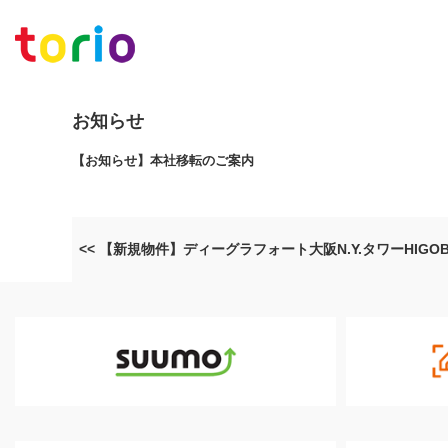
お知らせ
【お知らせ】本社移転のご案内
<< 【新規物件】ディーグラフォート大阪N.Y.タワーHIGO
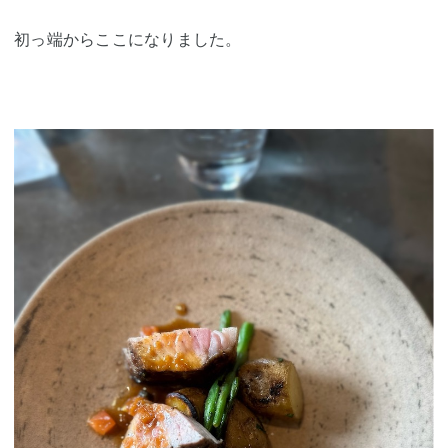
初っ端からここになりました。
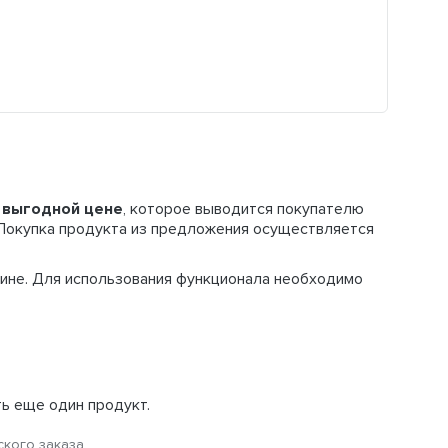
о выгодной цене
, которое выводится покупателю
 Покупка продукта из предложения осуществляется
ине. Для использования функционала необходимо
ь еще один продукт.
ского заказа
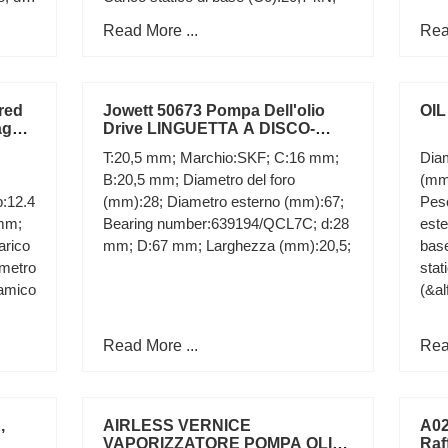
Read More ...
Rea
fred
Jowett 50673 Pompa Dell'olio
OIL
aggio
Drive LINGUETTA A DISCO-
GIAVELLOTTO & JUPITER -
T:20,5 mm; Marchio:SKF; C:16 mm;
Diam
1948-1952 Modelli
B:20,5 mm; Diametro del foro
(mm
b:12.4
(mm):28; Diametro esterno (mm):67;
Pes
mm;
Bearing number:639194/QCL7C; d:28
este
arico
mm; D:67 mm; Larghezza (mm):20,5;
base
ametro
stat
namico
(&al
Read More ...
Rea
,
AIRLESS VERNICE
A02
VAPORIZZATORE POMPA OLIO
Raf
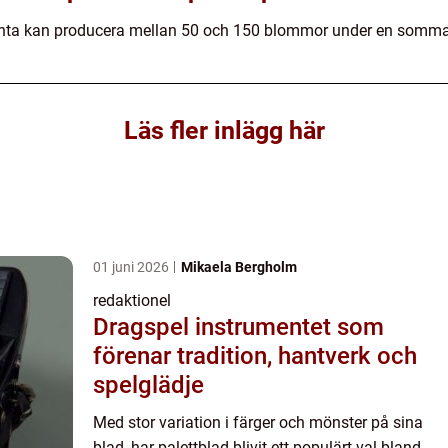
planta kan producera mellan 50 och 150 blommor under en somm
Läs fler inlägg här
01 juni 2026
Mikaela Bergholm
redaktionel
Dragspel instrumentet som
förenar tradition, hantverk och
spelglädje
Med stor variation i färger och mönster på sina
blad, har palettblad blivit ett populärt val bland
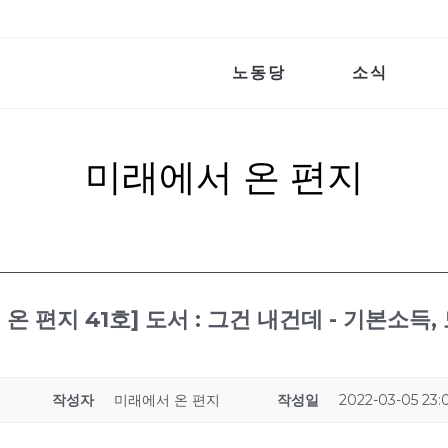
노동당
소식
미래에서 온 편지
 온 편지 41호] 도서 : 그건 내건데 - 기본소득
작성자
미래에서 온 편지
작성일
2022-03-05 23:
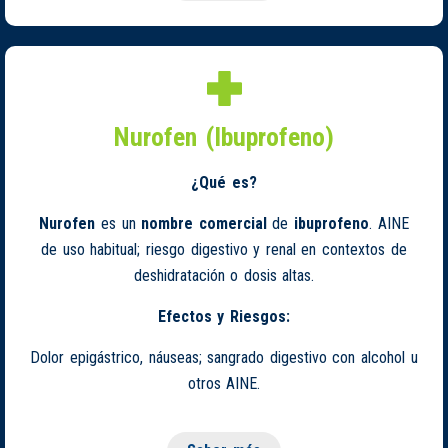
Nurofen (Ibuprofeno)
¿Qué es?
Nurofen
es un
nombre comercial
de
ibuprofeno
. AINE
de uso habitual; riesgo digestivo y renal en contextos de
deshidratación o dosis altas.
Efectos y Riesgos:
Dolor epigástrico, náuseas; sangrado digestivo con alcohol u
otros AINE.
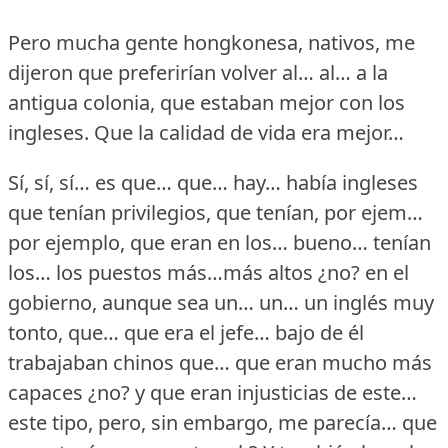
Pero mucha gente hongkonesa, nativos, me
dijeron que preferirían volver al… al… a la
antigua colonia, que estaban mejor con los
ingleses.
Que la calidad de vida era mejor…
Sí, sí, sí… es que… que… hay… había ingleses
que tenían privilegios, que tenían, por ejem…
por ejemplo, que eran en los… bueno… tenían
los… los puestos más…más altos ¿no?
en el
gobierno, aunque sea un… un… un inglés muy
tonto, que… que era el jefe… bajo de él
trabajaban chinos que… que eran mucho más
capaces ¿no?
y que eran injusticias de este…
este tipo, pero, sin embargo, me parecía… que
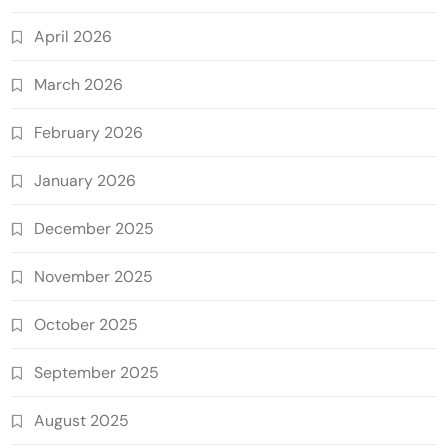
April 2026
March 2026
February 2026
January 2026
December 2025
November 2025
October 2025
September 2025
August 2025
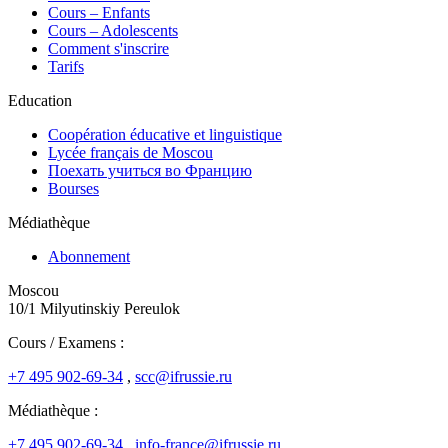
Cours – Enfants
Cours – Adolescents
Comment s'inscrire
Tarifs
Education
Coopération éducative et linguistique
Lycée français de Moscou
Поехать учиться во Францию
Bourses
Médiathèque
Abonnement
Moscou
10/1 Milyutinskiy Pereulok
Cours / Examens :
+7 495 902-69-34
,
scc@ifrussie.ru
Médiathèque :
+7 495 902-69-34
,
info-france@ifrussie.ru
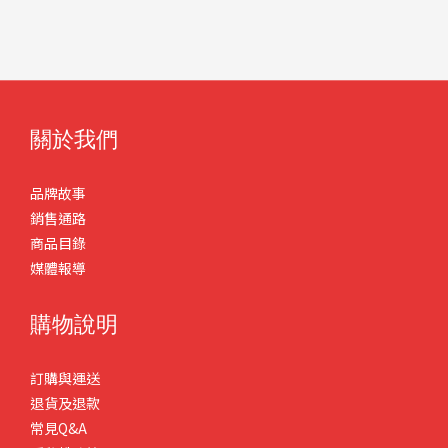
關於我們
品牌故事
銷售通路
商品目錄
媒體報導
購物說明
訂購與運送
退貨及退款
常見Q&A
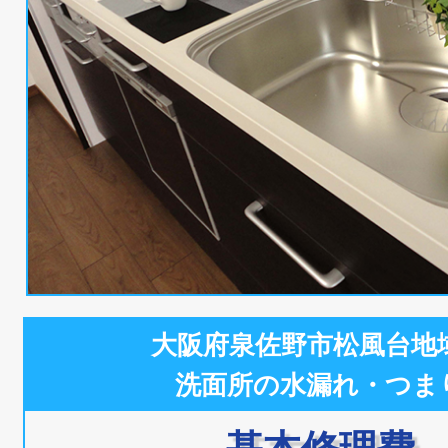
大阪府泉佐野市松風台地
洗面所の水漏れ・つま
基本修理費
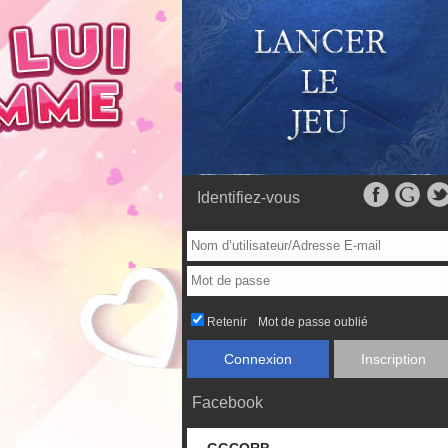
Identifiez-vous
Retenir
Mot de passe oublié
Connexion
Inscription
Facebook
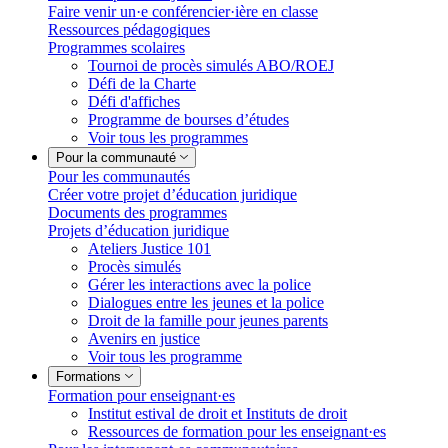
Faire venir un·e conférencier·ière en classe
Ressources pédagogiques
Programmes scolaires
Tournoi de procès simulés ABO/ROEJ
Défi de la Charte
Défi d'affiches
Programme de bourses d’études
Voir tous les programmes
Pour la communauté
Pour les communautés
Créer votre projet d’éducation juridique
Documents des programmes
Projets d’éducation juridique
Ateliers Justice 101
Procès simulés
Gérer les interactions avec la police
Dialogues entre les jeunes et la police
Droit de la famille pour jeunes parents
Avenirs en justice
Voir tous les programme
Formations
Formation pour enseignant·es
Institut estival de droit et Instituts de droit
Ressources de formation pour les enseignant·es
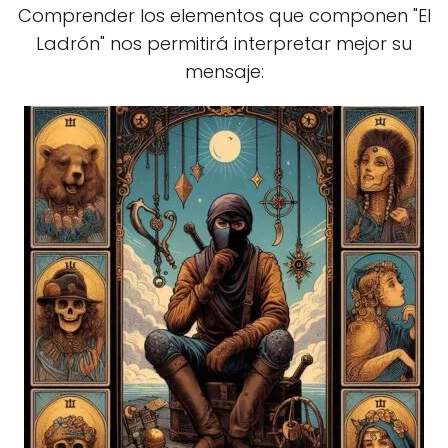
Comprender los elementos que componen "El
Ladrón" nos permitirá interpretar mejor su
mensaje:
#####
Take the listing and print it again exactly, but without any pictures.

お知らせ
【お知らせ】本社移転のご案内
<< 【新規物件】ディーグラフォート大阪N.Y.タワーHIGO
初っ端からここになりました。
о выгодной цене
, которое выводится покупателю
 Покупка продукта из предложения осуществляется
ине. Для использования функционала необходимо
ь еще один продукт.
ского заказа
Read More ...
Rea
fred
Jowett 50673 Pompa Dell'olio
OIL
aggio
Drive LINGUETTA A DISCO-
GIAVELLOTTO & JUPITER -
T:20,5 mm; Marchio:SKF; C:16 mm;
Diam
1948-1952 Modelli
B:20,5 mm; Diametro del foro
(mm
b:12.4
(mm):28; Diametro esterno (mm):67;
Pes
mm;
Bearing number:639194/QCL7C; d:28
este
arico
mm; D:67 mm; Larghezza (mm):20,5;
base
ametro
stat
namico
(&al
Read More ...
Rea
,
AIRLESS VERNICE
A02
VAPORIZZATORE POMPA OLIO
Raf
planta kan producera mellan 50 och 150 blommor under en somm
Läs fler inlägg här
01 juni 2026
Mikaela Bergholm
redaktionel
Dragspel instrumentet som
förenar tradition, hantverk och
spelglädje
Med stor variation i färger och mönster på sina
blad, har palettblad blivit ett populärt val bland
노동당
소식
미래에서 온 편지
 온 편지 41호] 도서 : 그건 내건데 - 기본소득
작성자
미래에서 온 편지
작성일
2022-03-05 23:
Nurofen (Ibuprofeno)
¿Qué es?
Nurofen
es un
nombre comercial
de
ibuprofeno
. AINE
de uso habitual; riesgo digestivo y renal en contextos de
deshidratación o dosis altas.
Efectos y Riesgos:
Dolor epigástrico, náuseas; sangrado digestivo con alcohol u
otros AINE.
Pero mucha gente hongkonesa, nativos, me
dijeron que preferirían volver al… al… a la
antigua colonia, que estaban mejor con los
ingleses.
Que la calidad de vida era mejor…
Sí, sí, sí… es que… que… hay… había ingleses
que tenían privilegios, que tenían, por ejem…
por ejemplo, que eran en los… bueno… tenían
los… los puestos más…más altos ¿no?
en el
gobierno, aunque sea un… un… un inglés muy
tonto, que… que era el jefe… bajo de él
trabajaban chinos que… que eran mucho más
capaces ¿no?
y que eran injusticias de este…
este tipo, pero, sin embargo, me parecía… que
April 2026
March 2026
February 2026
January 2026
December 2025
November 2025
October 2025
September 2025
August 2025
Cours – Enfants
Cours – Adolescents
Comment s'inscrire
Tarifs
Education
Coopération éducative et linguistique
Lycée français de Moscou
Поехать учиться во Францию
Bourses
Médiathèque
Abonnement
Moscou
10/1 Milyutinskiy Pereulok
Cours / Examens :
+7 495 902-69-34
,
scc@ifrussie.ru
Médiathèque :
+7 495 902-69-34
,
info-france@ifrussie.ru
關於我們
品牌故事
銷售通路
商品目錄
媒體報導
購物說明
訂購與運送
退貨及退款
常見Q&A
大阪府泉佐野市松風台地
洗面所の水漏れ・つま
基本修理費
Identifiez-vous
Retenir
Mot de passe oublié
Connexion
Inscription
Facebook
Faire venir un·e conférencier·ière en classe
Ressources pédagogiques
Programmes scolaires
Tournoi de procès simulés ABO/ROEJ
Défi de la Charte
Défi d'affiches
Programme de bourses d’études
Voir tous les programmes
Pour la communauté
Pour les communautés
Créer votre projet d’éducation juridique
Documents des programmes
Projets d’éducation juridique
Ateliers Justice 101
Procès simulés
Gérer les interactions avec la police
Dialogues entre les jeunes et la police
Droit de la famille pour jeunes parents
Avenirs en justice
Voir tous les programme
Formations
Formation pour enseignant·es
Institut estival de droit et Instituts de droit
Ressources de formation pour les enseignant·es
Comprender los elementos que componen "El
Ladrón" nos permitirá interpretar mejor su
mensaje:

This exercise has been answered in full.